Du coup, j’étais curieux de tester les deux amplitudes sur du développé couché.

Dans un premier temps, je descends seulement jusqu’au milieu. On pourrait se dire que ça ne sert à rien à première vue.

Mais en fait, ça peut être intéressant si jamais vos triceps faiblissent rapidement.

Là, on isole un peu la partie où les triceps verrouillent le bras.

Dans un deuxième temps, je pars du milieu pour aller chercher l’amplitude la plus basse et toucher ma poitrine, là où les pectoraux sont les plus étirés.

Si je devais choisir mon amplitude préférée, ce serait un mix entre les deux : ne pas descendre à fond, mais quand même chercher un bon étirement, et évidemment, ne jamais remonter au maximum.

Il y a d’autres études qui ont été menées par la suite pour tenter d’y voir un peu plus clair. Et là, les résultats sont un peu plus parlants.

50 hommes, tous niveaux confondus, ont été divisés en quatre groupes pour suivre un programme de dix semaines.

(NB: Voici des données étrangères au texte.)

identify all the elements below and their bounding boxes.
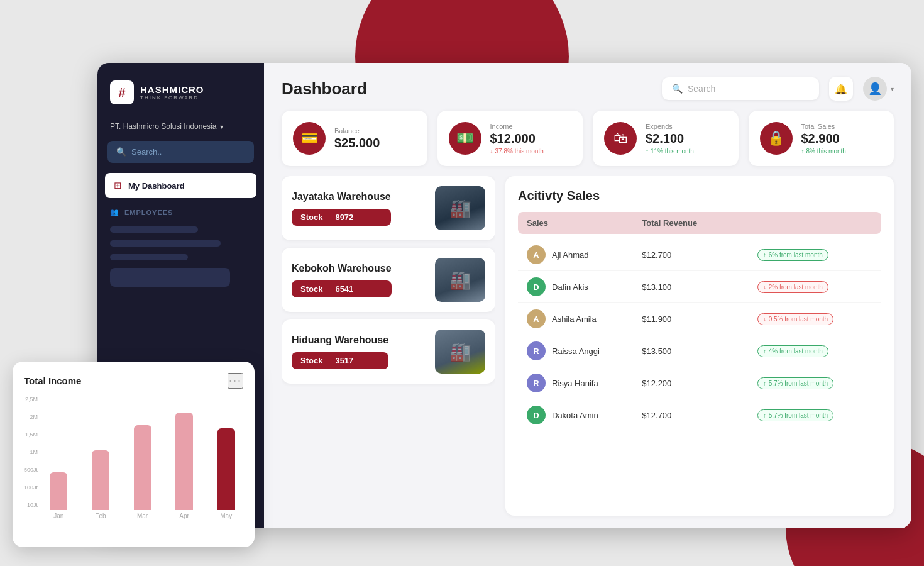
bars-container: Jan Feb Mar Apr May [41,396,243,522]
stat-label-income: Income [490,123,544,130]
col-header-sales: Sales [527,218,642,228]
bar-label: Apr [179,513,189,519]
company-selector[interactable]: PT. Hashmicro Solusi Indonesia ▾ [97,117,264,141]
warehouse-image-placeholder: 🏭 [449,270,471,291]
warehouse-img-0: 🏭 [435,186,485,230]
stat-value-income: $12.000 [490,131,544,146]
bar [92,450,109,510]
section-label-text: EMPLOYEES [124,209,173,216]
income-chart-card: Total Income ··· 2,5M2M1,5M1M500Jt100Jt1… [13,362,255,547]
stat-info-expends: Expends $2.100 ↑ 11% this month [646,123,694,155]
person-cell: D Dafin Akis [527,277,642,296]
change-cell: ↓ 0.5% from last month [757,313,872,325]
change-cell: ↓ 2% from last month [757,280,872,293]
col-header-empty [757,218,872,228]
placeholder-bar-4 [110,268,230,287]
stock-label-2: Stock [300,356,322,365]
warehouse-card-2: Hiduang Warehouse Stock 3517 🏭 [282,319,495,384]
stock-label-1: Stock [300,284,322,294]
balance-icon: 💳 [293,122,326,155]
revenue-cell: $12.200 [642,379,757,388]
change-badge: ↑ 6% from last month [757,249,828,261]
person-name: Aji Ahmad [552,250,589,260]
stat-info-totalsales: Total Sales $2.900 ↑ 8% this month [801,123,846,155]
activity-sales-panel: Acitivty Sales Sales Total Revenue A Aji… [505,176,894,516]
change-badge: ↑ 5.7% from last month [757,377,833,389]
revenue-cell: $11.900 [642,314,757,324]
person-cell: A Ashila Amila [527,309,642,328]
person-avatar: A [527,245,546,264]
arrow-up-icon: ↑ [763,380,766,387]
chart-bars-area: Jan Feb Mar Apr May [41,396,243,522]
person-cell: R Raissa Anggi [527,341,642,360]
bar-label: Mar [137,513,148,519]
stock-badge-2: Stock 3517 [292,352,388,369]
person-avatar: R [527,374,546,392]
stock-value-1: 6541 [335,284,353,294]
placeholder-bar-1 [110,226,198,233]
warehouse-info-0: Jayataka Warehouse Stock 8972 [292,191,391,226]
person-avatar: D [527,406,546,425]
sidebar-item-label: My Dashboard [128,181,185,191]
totalsales-icon: 🔒 [760,122,793,155]
sidebar-section-employees: 👥 EMPLOYEES [97,198,264,221]
person-cell: R Risya Hanifa [527,374,642,392]
chevron-down-icon: ▾ [220,123,223,130]
income-chart-title: Total Income [24,375,81,386]
person-avatar: R [527,341,546,360]
warehouse-info-1: Kebokoh Warehouse Stock 6541 [292,263,392,297]
bar [175,413,193,510]
search-input[interactable] [688,84,809,94]
sidebar-search-input[interactable] [131,147,245,157]
bar-group: Jan [41,472,76,519]
arrow-down-icon: ↓ [490,148,493,155]
stat-value-expends: $2.100 [646,131,694,146]
person-avatar: D [527,277,546,296]
sidebar-placeholder-items [97,221,264,292]
page-title: Dashboard [282,79,367,99]
change-badge: ↓ 2% from last month [757,281,828,293]
stat-change-income: ↓ 37.8% this month [490,148,544,155]
stock-label-0: Stock [300,213,322,222]
sidebar-search-container[interactable]: 🔍 [107,141,254,163]
warehouse-image-placeholder: 🏭 [449,341,471,362]
warehouse-info-2: Hiduang Warehouse Stock 3517 [292,335,388,369]
revenue-cell: $12.700 [642,411,757,420]
notification-button[interactable]: 🔔 [829,77,853,101]
sidebar-item-dashboard[interactable]: ⊞ My Dashboard [105,173,256,198]
y-axis-label: 1,5M [24,431,38,438]
avatar[interactable]: 👤 [863,77,887,101]
employees-icon: 👥 [110,208,119,216]
stat-card-expends: 🛍 Expends $2.100 ↑ 11% this month [593,111,739,166]
activity-title: Acitivty Sales [518,189,881,203]
stat-value-totalsales: $2.900 [801,131,846,146]
income-chart-header: Total Income ··· [24,373,243,389]
bar-group: Feb [84,450,118,519]
stat-label-expends: Expends [646,123,694,130]
stat-card-income: 💵 Income $12.000 ↓ 37.8% this month [437,111,583,166]
stat-value-balance: $25.000 [334,136,380,150]
search-bar[interactable]: 🔍 [662,77,819,100]
table-row: D Dafin Akis $13.100 ↓ 2% from last mont… [518,271,881,303]
income-icon: 💵 [449,122,481,155]
y-axis-label: 500Jt [24,467,38,473]
stock-badge-1: Stock 6541 [292,280,392,297]
change-badge: ↑ 4% from last month [757,345,828,357]
person-name: Dafin Akis [552,282,588,292]
person-name: Dakota Amin [552,411,598,420]
warehouse-card-0: Jayataka Warehouse Stock 8972 🏭 [282,176,495,240]
chart-area: 2,5M2M1,5M1M500Jt100Jt10Jt Jan Feb Mar A… [24,396,243,522]
stock-badge-0: Stock 8972 [292,209,391,226]
avatar-icon: 👤 [868,82,882,96]
more-button[interactable]: ··· [228,373,243,389]
bar-group: Mar [125,425,160,519]
dashboard-icon: ⊞ [114,180,122,191]
bar-label: Feb [95,513,106,519]
logo-text: HASHMICRO THINK FORWARD [140,84,204,101]
change-badge: ↑ 5.7% from last month [757,409,833,421]
table-row: A Aji Ahmad $12.700 ↑ 6% from last month [518,239,881,271]
chart-y-axis: 2,5M2M1,5M1M500Jt100Jt10Jt [24,396,38,522]
avatar-wrapper[interactable]: 👤 ▾ [863,77,894,101]
sidebar-logo: # HASHMICRO THINK FORWARD [97,63,264,117]
y-axis-label: 1M [24,449,38,455]
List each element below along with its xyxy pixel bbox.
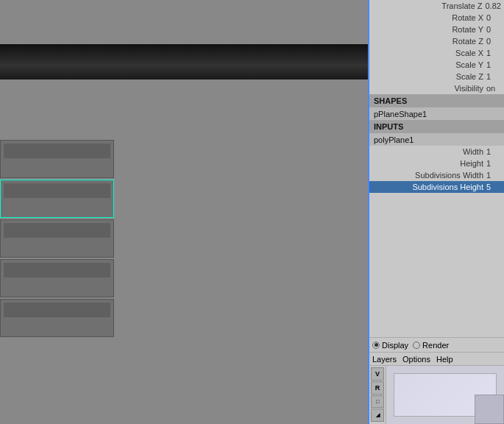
inputs-label-1: Height [460,159,483,168]
render-label: Render [422,341,449,350]
panel-item-2[interactable] [0,180,114,218]
inputs-row-3[interactable]: Subdivisions Height 5 [369,181,504,193]
inputs-label-0: Width [463,147,483,156]
mini-grid [475,395,504,424]
panel-item-3[interactable] [0,219,114,258]
main-viewport[interactable] [0,0,369,424]
r-button[interactable]: R [371,381,384,395]
right-panel: Translate Z 0.82 Rotate X 0 Rotate Y 0 R… [369,0,504,424]
panel-item-4[interactable] [0,259,114,297]
inputs-value-2: 1 [486,171,501,180]
extra-button[interactable]: □ [371,395,384,409]
transform-value: on [486,84,501,93]
transform-label: Rotate X [452,13,483,22]
menu-item-help[interactable]: Help [436,355,453,364]
transform-label: Rotate Z [452,37,483,46]
transform-value: 0 [486,25,501,34]
transform-row: Scale X 1 [369,47,504,59]
transform-value: 1 [486,72,501,81]
shapes-header: SHAPES [369,94,504,107]
inputs-row-2[interactable]: Subdivisions Width 1 [369,169,504,181]
attribute-editor-empty [369,193,504,337]
menu-item-layers[interactable]: Layers [372,355,397,364]
render-radio-group[interactable]: Render [413,341,449,350]
panel-item-5[interactable] [0,299,114,337]
transform-label: Translate Z [441,1,482,10]
r-label: R [375,384,380,392]
transform-label: Scale X [455,49,483,57]
transform-value: 0.82 [486,1,501,10]
mini-strip: V R □ ◢ [369,365,504,424]
render-radio[interactable] [413,342,420,349]
menu-item-options[interactable]: Options [402,355,430,364]
inputs-row-1[interactable]: Height 1 [369,158,504,169]
transform-section: Translate Z 0.82 Rotate X 0 Rotate Y 0 R… [369,0,504,94]
display-render-bar: Display Render [369,337,504,352]
transform-row: Scale Y 1 [369,59,504,71]
shape-name: pPlaneShape1 [374,110,427,119]
inputs-rows: Width 1 Height 1 Subdivisions Width 1 Su… [369,146,504,193]
transform-row: Rotate Y 0 [369,24,504,35]
panel-inner-3 [4,223,110,238]
display-radio-group[interactable]: Display [372,341,408,350]
transform-label: Rotate Y [452,25,483,34]
transform-row: Translate Z 0.82 [369,0,504,12]
panels-area [0,140,118,339]
poly-name: polyPlane1 [374,135,414,144]
panel-inner-5 [4,303,110,317]
transform-value: 1 [486,60,501,69]
transform-value: 0 [486,13,501,22]
inputs-label: INPUTS [374,122,403,131]
transform-label: Scale Z [456,72,483,81]
panel-item-1[interactable] [0,140,114,178]
inputs-header: INPUTS [369,120,504,133]
transform-row: Scale Z 1 [369,71,504,82]
panel-inner-2 [4,183,110,198]
transform-label: Scale Y [455,60,483,69]
inputs-value-0: 1 [486,147,501,156]
cylinder-object [0,44,369,80]
mini-buttons: V R □ ◢ [369,366,386,424]
inputs-value-1: 1 [486,159,501,168]
display-label: Display [382,341,408,350]
poly-name-row[interactable]: polyPlane1 [369,133,504,146]
shapes-label: SHAPES [374,96,407,105]
inputs-label-3: Subdivisions Height [412,183,483,191]
inputs-label-2: Subdivisions Width [415,171,483,180]
v-label: V [375,370,380,378]
extra-button2[interactable]: ◢ [371,409,384,422]
inputs-value-3: 5 [486,183,501,191]
transform-row: Rotate X 0 [369,12,504,24]
shape-name-row[interactable]: pPlaneShape1 [369,107,504,120]
inputs-row-0[interactable]: Width 1 [369,146,504,158]
panel-inner-4 [4,263,110,278]
transform-row: Visibility on [369,82,504,94]
transform-value: 0 [486,37,501,46]
mini-viewport[interactable] [386,366,504,424]
transform-label: Visibility [454,84,483,93]
transform-value: 1 [486,49,501,57]
display-radio[interactable] [372,342,380,349]
transform-row: Rotate Z 0 [369,35,504,47]
panel-inner-1 [4,144,110,158]
menu-bar: LayersOptionsHelp [369,352,504,365]
v-button[interactable]: V [371,367,384,381]
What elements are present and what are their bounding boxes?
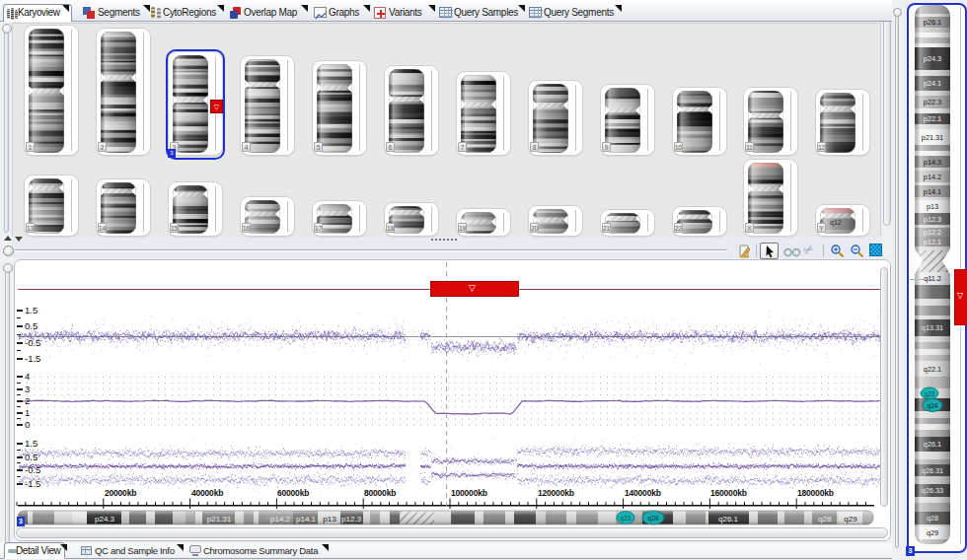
svg-text:p22.1: p22.1 <box>924 114 941 123</box>
svg-text:p24.3: p24.3 <box>924 54 941 63</box>
svg-text:q29: q29 <box>927 528 938 537</box>
svg-text:q26.33: q26.33 <box>922 486 943 495</box>
svg-text:p12.1: p12.1 <box>924 238 941 246</box>
svg-text:p12.3: p12.3 <box>924 215 941 224</box>
svg-text:q28: q28 <box>927 514 938 523</box>
svg-text:p22.3: p22.3 <box>924 98 941 106</box>
svg-text:q26.1: q26.1 <box>924 440 941 449</box>
svg-text:p21.31: p21.31 <box>922 133 943 142</box>
svg-text:q22.1: q22.1 <box>924 365 941 374</box>
svg-text:p14.3: p14.3 <box>924 158 941 167</box>
svg-text:p24.1: p24.1 <box>924 79 941 88</box>
svg-text:p14.2: p14.2 <box>924 173 941 181</box>
svg-text:p14.1: p14.1 <box>924 187 941 196</box>
svg-text:q24: q24 <box>928 402 938 410</box>
svg-text:p26.1: p26.1 <box>924 18 941 27</box>
svg-text:q13.31: q13.31 <box>922 323 943 332</box>
svg-text:q23: q23 <box>925 390 935 398</box>
svg-text:p13: p13 <box>927 202 938 211</box>
svg-text:p12.2: p12.2 <box>924 228 941 237</box>
svg-text:q26.31: q26.31 <box>922 466 943 475</box>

Le groupe ayant effectué toutes ses répétitions en amplitude complète a obtenu la meilleure progression de force, même si ceux ayant réalisé des reps partiels ont quand même progressé.

Hypoxie : L’hypoxie a pour but de de pratiquer une discipline en réduisant sa fréquence cardiaque. On aura sûrement l’occasion d’en reparler dans un autre article, mais en gros, c’est le fait d’avoir moins d’oxygène disponible à un instant T dans le muscle sollicité.

Je ne sais pas si vous connaissez le travail en hypoxie, c’est un peu sur ça que propose la méthode kaatsu qui est basée sur l’occasion musculaire.

Vous avez peut-être déjà vu sur les réseaux sociaux des pratiquants mettre une espèce de garrot autour du bras ou même autour des jambes. Eh bien, c’est pour provoquer une hypoxie.

Et ça peut être l’une des conséquences du travail en amplitude partielle, parce que la succession de contractions musculaires limite la circulation du sang.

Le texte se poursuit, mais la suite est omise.